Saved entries
━━━━━━

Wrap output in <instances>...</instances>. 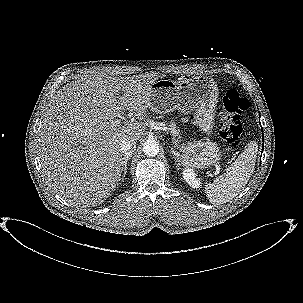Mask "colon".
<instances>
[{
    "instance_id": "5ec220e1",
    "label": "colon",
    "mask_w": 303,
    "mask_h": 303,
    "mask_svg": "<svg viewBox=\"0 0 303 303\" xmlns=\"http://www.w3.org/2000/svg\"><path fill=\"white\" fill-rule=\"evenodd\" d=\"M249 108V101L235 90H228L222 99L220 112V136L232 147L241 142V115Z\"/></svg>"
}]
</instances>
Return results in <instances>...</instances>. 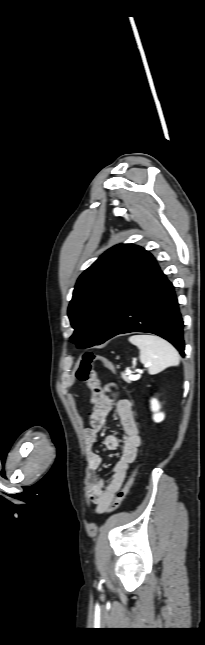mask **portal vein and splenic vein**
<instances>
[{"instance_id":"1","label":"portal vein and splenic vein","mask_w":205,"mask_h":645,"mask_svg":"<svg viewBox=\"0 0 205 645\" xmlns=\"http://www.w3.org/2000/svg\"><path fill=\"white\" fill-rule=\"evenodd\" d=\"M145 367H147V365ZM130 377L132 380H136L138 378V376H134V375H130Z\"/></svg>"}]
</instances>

━━━━━━

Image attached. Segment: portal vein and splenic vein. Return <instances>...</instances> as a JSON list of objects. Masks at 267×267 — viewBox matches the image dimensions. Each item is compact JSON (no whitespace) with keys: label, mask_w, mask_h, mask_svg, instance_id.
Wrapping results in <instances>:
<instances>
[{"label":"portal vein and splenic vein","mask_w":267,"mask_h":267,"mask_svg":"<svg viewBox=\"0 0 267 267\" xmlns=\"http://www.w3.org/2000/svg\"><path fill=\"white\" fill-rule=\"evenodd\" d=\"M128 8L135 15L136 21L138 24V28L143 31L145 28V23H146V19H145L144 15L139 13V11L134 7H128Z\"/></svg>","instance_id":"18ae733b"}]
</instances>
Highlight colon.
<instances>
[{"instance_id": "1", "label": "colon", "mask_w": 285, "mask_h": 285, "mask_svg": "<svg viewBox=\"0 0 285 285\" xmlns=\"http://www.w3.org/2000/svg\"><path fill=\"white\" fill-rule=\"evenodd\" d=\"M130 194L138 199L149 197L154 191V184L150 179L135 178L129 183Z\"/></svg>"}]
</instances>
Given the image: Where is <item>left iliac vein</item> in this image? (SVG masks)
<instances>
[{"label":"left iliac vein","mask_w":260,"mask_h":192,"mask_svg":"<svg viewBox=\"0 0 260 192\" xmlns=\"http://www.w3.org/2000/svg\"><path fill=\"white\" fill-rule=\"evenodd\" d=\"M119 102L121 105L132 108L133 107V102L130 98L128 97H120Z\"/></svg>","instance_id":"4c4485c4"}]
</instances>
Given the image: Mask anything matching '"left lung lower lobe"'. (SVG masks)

━━━━━━

**What to work on:** Which lines above run from the one containing "Image attached. Segment: portal" down to the one containing "Given the image: Mask"? Repeat exactly those, both ends included, and nothing else.

**Task response:**
Image attached. Segment: portal vein and splenic vein. Return <instances>...</instances> as a JSON list of objects. Masks at 267×267 — viewBox matches the image dimensions. Each item is compact JSON (no whitespace) with keys: label, mask_w, mask_h, mask_svg, instance_id.
Wrapping results in <instances>:
<instances>
[{"label":"portal vein and splenic vein","mask_w":267,"mask_h":267,"mask_svg":"<svg viewBox=\"0 0 267 267\" xmlns=\"http://www.w3.org/2000/svg\"><path fill=\"white\" fill-rule=\"evenodd\" d=\"M128 8L135 15L136 21L138 24V28L143 31L145 28V23H146V19H145L144 15L139 13V11L134 7H128Z\"/></svg>","instance_id":"18ae733b"}]
</instances>
Highlight colon.
<instances>
[{"instance_id": "1", "label": "colon", "mask_w": 285, "mask_h": 285, "mask_svg": "<svg viewBox=\"0 0 285 285\" xmlns=\"http://www.w3.org/2000/svg\"><path fill=\"white\" fill-rule=\"evenodd\" d=\"M130 194L138 199L149 197L154 191V184L150 179L135 178L129 183Z\"/></svg>"}]
</instances>
Given the image: Where is <item>left iliac vein</item> in this image? (SVG masks)
<instances>
[{"label":"left iliac vein","mask_w":260,"mask_h":192,"mask_svg":"<svg viewBox=\"0 0 260 192\" xmlns=\"http://www.w3.org/2000/svg\"><path fill=\"white\" fill-rule=\"evenodd\" d=\"M119 102L121 105L132 108L133 107V102L130 98L128 97H120Z\"/></svg>","instance_id":"4c4485c4"}]
</instances>
Given the image: Mask anything matching '"left lung lower lobe"'. (SVG masks)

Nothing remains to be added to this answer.